DATA PROVIDED
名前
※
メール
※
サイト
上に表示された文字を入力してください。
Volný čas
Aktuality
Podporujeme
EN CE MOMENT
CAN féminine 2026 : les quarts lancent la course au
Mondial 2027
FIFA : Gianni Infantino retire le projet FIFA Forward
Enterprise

---

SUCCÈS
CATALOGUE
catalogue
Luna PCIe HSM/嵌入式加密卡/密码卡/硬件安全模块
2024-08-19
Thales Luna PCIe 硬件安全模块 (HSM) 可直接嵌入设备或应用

==

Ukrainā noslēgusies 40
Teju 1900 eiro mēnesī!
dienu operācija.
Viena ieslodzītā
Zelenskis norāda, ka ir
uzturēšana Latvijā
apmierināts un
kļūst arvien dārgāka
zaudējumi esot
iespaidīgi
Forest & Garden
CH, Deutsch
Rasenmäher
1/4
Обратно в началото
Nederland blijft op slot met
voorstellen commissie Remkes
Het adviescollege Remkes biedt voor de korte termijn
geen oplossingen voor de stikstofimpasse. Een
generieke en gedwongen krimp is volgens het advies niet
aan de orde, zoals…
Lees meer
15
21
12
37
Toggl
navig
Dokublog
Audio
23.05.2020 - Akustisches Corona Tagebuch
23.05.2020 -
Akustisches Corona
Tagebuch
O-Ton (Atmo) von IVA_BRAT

THE PROBLEM
All that is needed is how many lines of the data contain "Remkes", stated as a number.

SOLUTION FOR THIS TASK
2